I got back in the building. Something about her shouting at me, locking the door behind me and rushing us into a room where a dozen or so people – mostly kids – were waiting, wide-eyed and worried, but safe. “There’s a big fight outside — about 50 neighborhood teens — and some of them probably have weapons.”

The way Tracy Wilkes talks, this is just one of those daily annoyances – like traffic or humidity.

Fourteen years ago, Tracy – a theatre major-turned-family therapist – realized that Wilmington had no free arts programs for underprivileged youth. For someone who thinks art is as important as food, water, and shelter, this was a major problem. So she founded DREAMS. “Art is the language of the soul,” she says. “We’re simply giving kids a few outlets for speaking.”

A “few.” More like dozens: photography, spoken word, step class, ceramics, comic-making, carpentry, painting, silk screening to name a “few.”

The coast is clear and we’re back in her studio. “When you’re from neighborhoods like these, trouble is going to find you everywhere,” she says by way of explanation for what just happened. “You get in trouble at school, then you get in trouble at home because you’re in trouble at school. What we’re doing here is showing these kids that they’re actually good at something. When they realize that, it changes the entire trajectory.”

She is quick to point out that DREAMS isn’t about art for art’s sake. “We expect them to show up, to commit, and they do,” she says. According to Wilkes, only 54% of students from Wilmington’s poorer neighborhoods graduate high school. At Dreams, 99% do. Which is even more impressive when you find out that they work with more than 600 kids each year.

It’s not just the kids who benefit; oftentimes the parents are transformed, too. Tracy’s favorite story involves a 9-year old boy who, despite being a gifted painter, was constantly getting in trouble at school. One day, she called his mother and asked her to stop by. Thinking her son was in trouble, again, she walked into the room in a huff. The child backed up against the wall and pointed to his creation. Her jaw dropped and she started to cry.

“It was if a switch was thrown” Wilkes says. After years on a negative feedback loop, she was able to see her son in a new light, that he was good at something. “After witnessing that, you can’t tell me that art isn’t important.”

No. We can’t.

Paul

Paul Wilkes is a man’s man.

Which is why he doesn’t get choked up when he tells Reena’s story.

He doesn’t look away or clear his throat; he just pauses.

It all began six years ago, when Paul and Tracy were on vacation in India. They had a few hours to kill and their driver asked them what they wanted to see in the city of Kochi. “I’m Catholic,” he blurted out. “What is my church doing to alleviate this grinding poverty — to help these poor people?” Instead of telling him, the driver took the couple to an orphanage where 60 street children were being housed and educated by nuns. After a quick tour, Paul was ready to give them whatever money he had in his pocket when he noticed a shy girl standing quietly in the shadow of the nuns.  She had sunglasses on; none of the other kids did and Paul asked why.

One of the nuns removed the glasses from her face and what Paul saw is why he pauses now recounting the story. One eye was perfect, the other was a swirl of gray. The Beggar Mafia (a la Slumdog Millionaire) had kidnapped her and gouged out her eye with a darning needle to make her a “better beggar.”

I squirm in my seat.

“That’s exactly what I did,” Paul says. “That very thing.

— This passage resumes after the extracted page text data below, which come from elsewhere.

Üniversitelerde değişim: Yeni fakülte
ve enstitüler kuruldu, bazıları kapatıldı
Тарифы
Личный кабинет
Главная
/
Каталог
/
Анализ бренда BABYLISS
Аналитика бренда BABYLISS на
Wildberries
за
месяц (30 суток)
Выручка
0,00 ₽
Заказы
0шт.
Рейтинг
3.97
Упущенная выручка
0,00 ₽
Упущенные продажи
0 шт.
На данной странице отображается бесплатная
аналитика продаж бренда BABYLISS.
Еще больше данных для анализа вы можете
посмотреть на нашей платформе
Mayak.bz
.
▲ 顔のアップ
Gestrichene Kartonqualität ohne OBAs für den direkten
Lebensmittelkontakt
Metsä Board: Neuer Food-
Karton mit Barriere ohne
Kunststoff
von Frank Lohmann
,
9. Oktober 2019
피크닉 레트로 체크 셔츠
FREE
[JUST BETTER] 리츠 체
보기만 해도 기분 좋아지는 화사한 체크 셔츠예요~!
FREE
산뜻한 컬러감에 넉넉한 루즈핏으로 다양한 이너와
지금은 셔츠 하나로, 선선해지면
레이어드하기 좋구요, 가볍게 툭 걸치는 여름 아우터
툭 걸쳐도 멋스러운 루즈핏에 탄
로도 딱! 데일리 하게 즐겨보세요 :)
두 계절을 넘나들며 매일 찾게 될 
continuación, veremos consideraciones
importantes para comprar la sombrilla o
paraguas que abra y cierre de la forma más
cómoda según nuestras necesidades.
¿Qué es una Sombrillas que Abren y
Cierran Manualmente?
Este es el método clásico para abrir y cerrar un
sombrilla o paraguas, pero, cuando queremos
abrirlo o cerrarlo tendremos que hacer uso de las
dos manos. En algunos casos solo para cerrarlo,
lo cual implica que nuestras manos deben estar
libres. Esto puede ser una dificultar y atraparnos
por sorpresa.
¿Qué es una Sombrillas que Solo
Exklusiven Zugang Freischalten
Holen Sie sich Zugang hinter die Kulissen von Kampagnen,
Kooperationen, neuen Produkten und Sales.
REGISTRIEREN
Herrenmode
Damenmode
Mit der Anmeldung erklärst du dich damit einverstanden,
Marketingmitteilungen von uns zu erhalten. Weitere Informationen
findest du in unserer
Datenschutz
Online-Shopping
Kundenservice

My face looked just like yours.  And she returned my grimace with the most beautiful, trusting smile I had ever seen in my life.  I decided right then to make that girl’s future – and as many other girls like her – better than her past.”

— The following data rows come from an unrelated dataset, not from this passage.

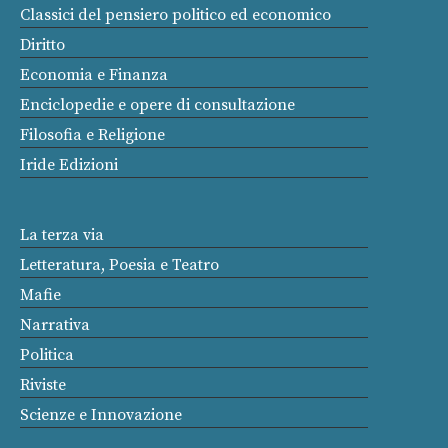
Classici del pensiero politico ed economico
Diritto
Economia e Finanza
Enciclopedie e opere di consultazione
Filosofia e Religione
Iride Edizioni
La terza via
Letteratura, Poesia e Teatro
Mafie
Narrativa
Politica
Riviste
Scienze e Innovazione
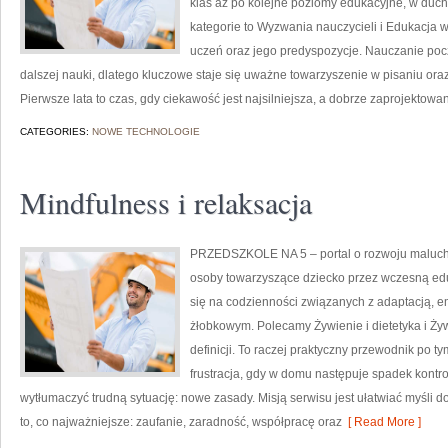
klas aż po kolejne poziomy edukacyjne, w duch
kategorie to Wyzwania nauczycieli i Edukacja 
uczeń oraz jego predyspozycje. Nauczanie poc
dalszej nauki, dlatego kluczowe staje się uważne towarzyszenie w pisaniu or
Pierwsze lata to czas, gdy ciekawość jest najsilniejsza, a dobrze zaprojektowan
CATEGORIES:
NOWE TECHNOLOGIE
Mindfulness i relaksacja
PRZEDSZKOLE NA 5 – portal o rozwoju maluchó
osoby towarzyszące dziecko przez wczesną edu
się na codzienności związanych z adaptacją, e
żłobkowym. Polecamy Żywienie i dietetyka i Żywi
definicji. To raczej praktyczny przewodnik po ty
frustracja, gdy w domu następuje spadek kontro
wytłumaczyć trudną sytuację: nowe zasady. Misją serwisu jest ułatwiać myśli 
to, co najważniejsze: zaufanie, zaradność, współpracę oraz
[ Read More ]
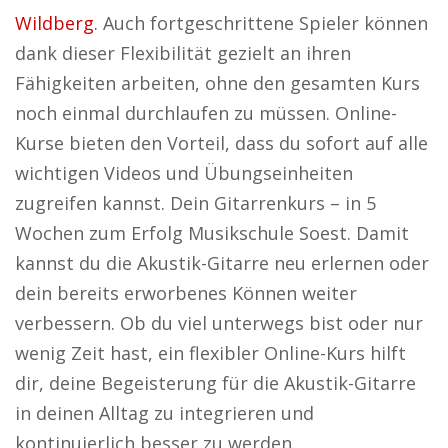
Wildberg
. Auch fortgeschrittene Spieler können
dank dieser Flexibilität gezielt an ihren
Fähigkeiten arbeiten, ohne den gesamten Kurs
noch einmal durchlaufen zu müssen. Online-
Kurse bieten den Vorteil, dass du sofort auf alle
wichtigen Videos und Übungseinheiten
zugreifen kannst. Dein Gitarrenkurs – in 5
Wochen zum Erfolg Musikschule Soest. Damit
kannst du die Akustik-Gitarre neu erlernen oder
dein bereits erworbenes Können weiter
verbessern. Ob du viel unterwegs bist oder nur
wenig Zeit hast, ein flexibler Online-Kurs hilft
dir, deine Begeisterung für die Akustik-Gitarre
in deinen Alltag zu integrieren und
kontinuierlich besser zu werden.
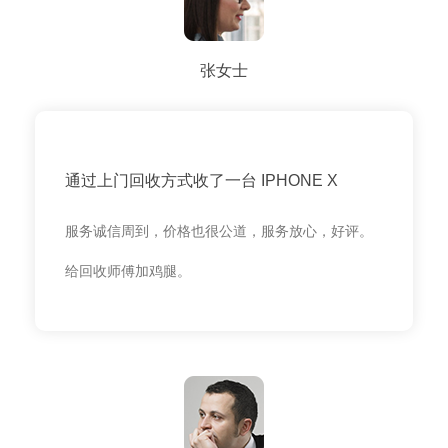
张女士
通过上门回收方式收了一台 IPHONE X
服务诚信周到，价格也很公道，服务放心，好评。
给回收师傅加鸡腿。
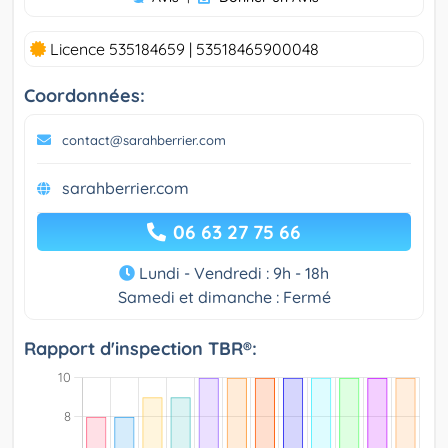
Licence 535184659 | 53518465900048
Coordonnées:
contact@sarahberrier.com
sarahberrier.com
06 63 27 75 66
Lundi - Vendredi : 9h - 18h
Samedi et dimanche : Fermé
Rapport d'inspection TBR®:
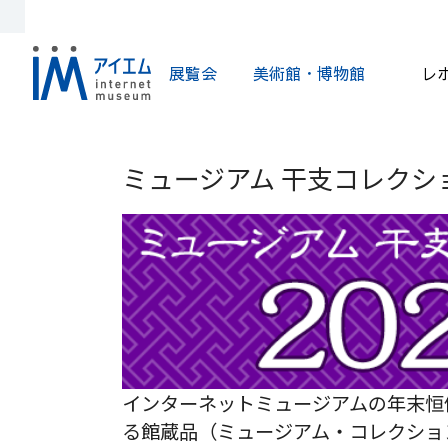
展覧会
美術館・博物館
レ
ミュージアム 干支コレクション
インターネットミュージアムの年末恒
る館蔵品（ミュージアム・コレクショ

And that’s how Homes of Hope India-U.S. – a non-profit that raises money for the orphanage that inspired the idea — was born. It started small — raising money to buy foam mattresses and coverlets so the girls wouldn’t have to sleep with only thin straw mats between them and the concrete floor.

Right now, they’re raising money to build a third orphanage in South India.

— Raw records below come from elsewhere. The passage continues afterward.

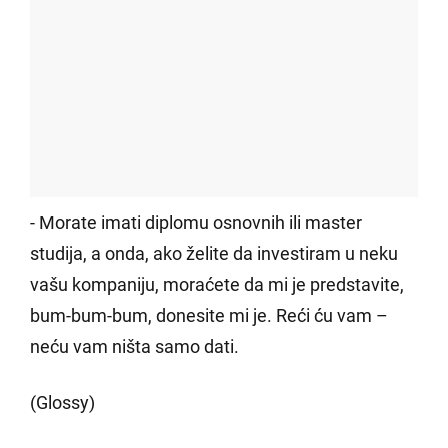
- Morate imati diplomu osnovnih ili master
studija, a onda, ako želite da investiram u neku
vašu kompaniju, moraćete da mi je predstavite,
bum-bum-bum, donesite mi je. Reći ću vam –
neću vam ništa samo dati.
(Glossy)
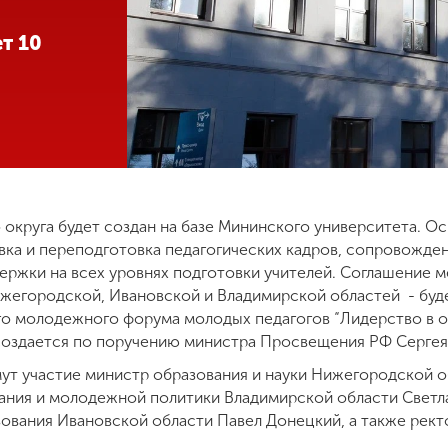
т 10
 округа будет создан на базе Мининского университета. О
вка и переподготовка педагогических кадров, сопровожде
ержки на всех уровнях подготовки учителей. Соглашение 
ижегородской, Ивановской и Владимирской областей - буд
го молодежного форума молодых педагогов “Лидерство в об
создается по поручению министра Просвещения РФ Сергея
ут участие министр образования и науки Нижегородской о
ания и молодежной политики Владимирской области Светл
ования Ивановской области Павел Донецкий, а также рек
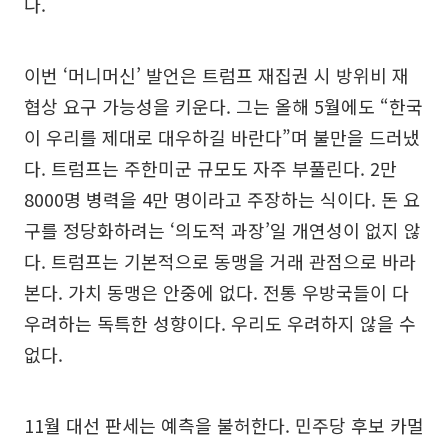
다.
이번 ‘머니머신’ 발언은 트럼프 재집권 시 방위비 재
협상 요구 가능성을 키운다. 그는 올해 5월에도 “한국
이 우리를 제대로 대우하길 바란다”며 불만을 드러냈
다. 트럼프는 주한미군 규모도 자주 부풀린다. 2만
8000명 병력을 4만 명이라고 주장하는 식이다. 돈 요
구를 정당화하려는 ‘의도적 과장’일 개연성이 없지 않
다. 트럼프는 기본적으로 동맹을 거래 관점으로 바라
본다. 가치 동맹은 안중에 없다. 전통 우방국들이 다
우려하는 독특한 성향이다. 우리도 우려하지 않을 수
없다.
11월 대선 판세는 예측을 불허한다. 민주당 후보 카멀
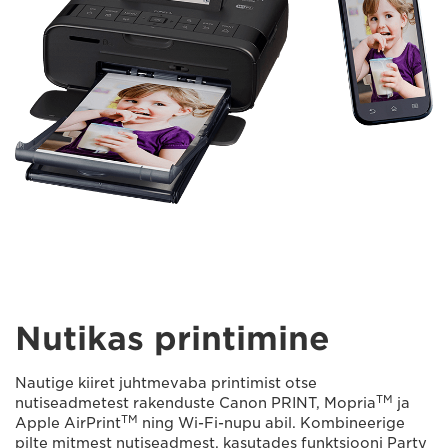
Nutikas printimine
Nautige kiiret juhtmevaba printimist otse
TM
nutiseadmetest rakenduste Canon PRINT, Mopria
ja
TM
Apple AirPrint
ning Wi-Fi-nupu abil. Kombineerige
pilte mitmest nutiseadmest, kasutades funktsiooni Party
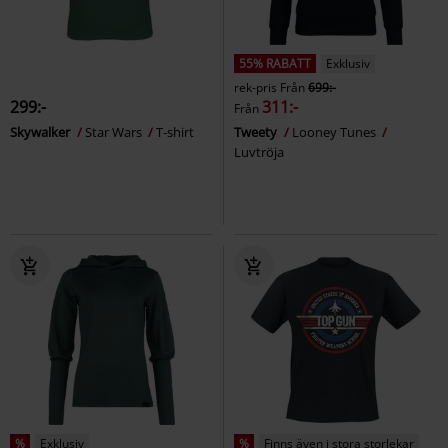
55% RABATT
Exklusiv
rek-pris
Från
699:-
299:-
311:-
Från
Skywalker
Star Wars
T-shirt
Tweety
Looney Tunes
Luvtröja
%
Exklusiv
%
Finns även i stora storlekar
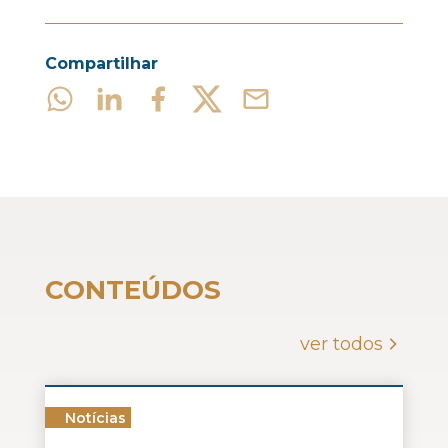
Compartilhar
CONTEÚDOS
ver todos
Notícias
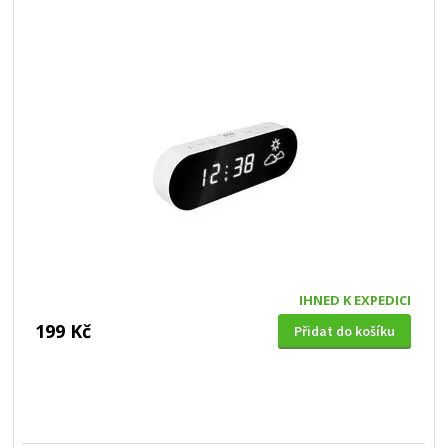
IHNED K EXPEDICI
199 Kč
Přidat do košíku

“You know, you get to a point in your life where there’s not a lot of oil left and you simply go, ‘What do I really want out of these twilight years?,’” he says. “And these girls, these ninth-class citizens, don’t have much of a chance. You’re a poor female orphan – that’s strike one. You’re uneducated – that’s strike two. I’m not going to let that third strike happen.”

And trust me, I’ve met the guy… he won’t.

Paul and Tracy Wilkes. A writer and a theatre major. Both doing wonderful things in Wilmington for local kids and kids halfway around the world.

Do their type-A personalities ever turn competitive?

“No,” Tracy laughs. “At least not with the charities.”